[DATASET RECORDS]
★ ★ ★

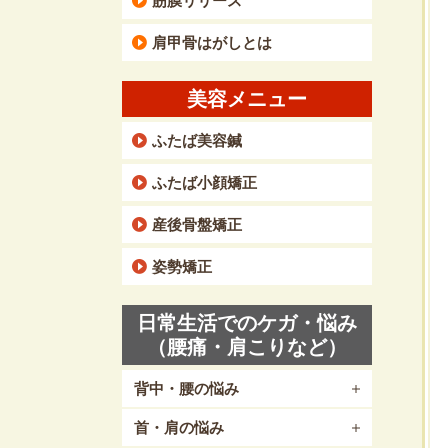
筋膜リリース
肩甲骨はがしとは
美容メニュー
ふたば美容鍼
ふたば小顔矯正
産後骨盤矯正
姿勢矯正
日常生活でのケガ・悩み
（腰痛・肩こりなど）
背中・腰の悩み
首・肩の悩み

★ ★ ★

[EXERCISE]
Could you copy the lines above exactly and skip the images?

[EXERCISE RESULT]
筋膜リリース
肩甲骨はがしとは
美容メニュー
ふたば美容鍼
ふたば小顔矯正
産後骨盤矯正
姿勢矯正
日常生活でのケガ・悩み
（腰痛・肩こりなど）
背中・腰の悩み
首・肩の悩み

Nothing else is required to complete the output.